А прошедшей ночью была гроза. В сиреневых всполохах, страшная и громыхающая. И старик Вершинин не раз за ночь помянул Бога, шепча сухими губами почти забытые молитвы, хотя, казалось, в Бога не верил давно и окончательно. Но уж больно страшной была гроза, а в доме, таком же ветхом и покосившемся, как и сам хозяин, было пусто и одиноко, и не с кем было перекинуться словом, отчего становилось еще неуютнее и тягостнее на душе. И не то, чтобы не было на всем белом свете ни единой родной души, совсем нет. Но уж так получилось, что, прожив без малого девяносто лет, остался Степан Лукич Вершинин один-одинешенек, как сухой березовый пень в лесу: и скрипеть устал, и притулиться не к кому, и Бог никак не приберет. И жизнь прожил длинную, и с безносой сталкивался не раз, а вот, поди ж ты, обошла она его стороной. Видно, отложила их более тесное знакомство на другие сроки, не в пример как с его старшими детьми, Агеем и Иваном.
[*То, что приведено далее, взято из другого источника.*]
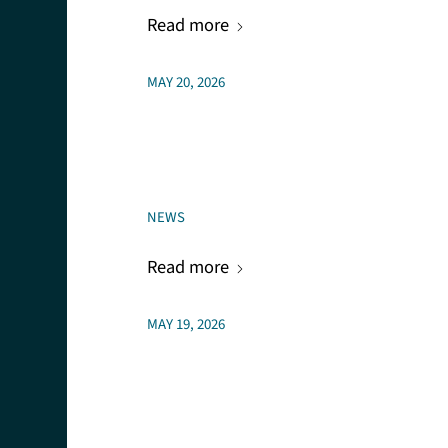
Read more
MAY 20, 2026
NEWS
Read more
MAY 19, 2026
Самый старший, Агей, помер от скарлатины, прожив на свете всего семь годков, чем и подкосил Степанову жену Пелагею под самый корень. Пролежала она тогда в постели без малого полгода, взвалив на Степановы плечи все домашние дела и заботу о младшем Иване. Степан не упрекал супругу, на судьбу не жаловался, поскольку понимал, что мать, она и есть мать, как по живому оторвали. Только темнел лицом да суше становился телом, работая, как проклятый, от зари до зари. А Пелагея, провожая его по утрам на полевые работы, только стонала жалобно «Степушка, потерпи, родненький. Ванюшку побереги. Вот оклемаюсь я вскорости, полегше будет. Не серчай на меня, дуру…» Степан молча гладил жену по лицу, скупо улыбался, чтобы ободрить ее, и уходил из дома еще затемно, чтобы вернуться, когда луна уже упадет на крышу, цепляясь за печную трубу.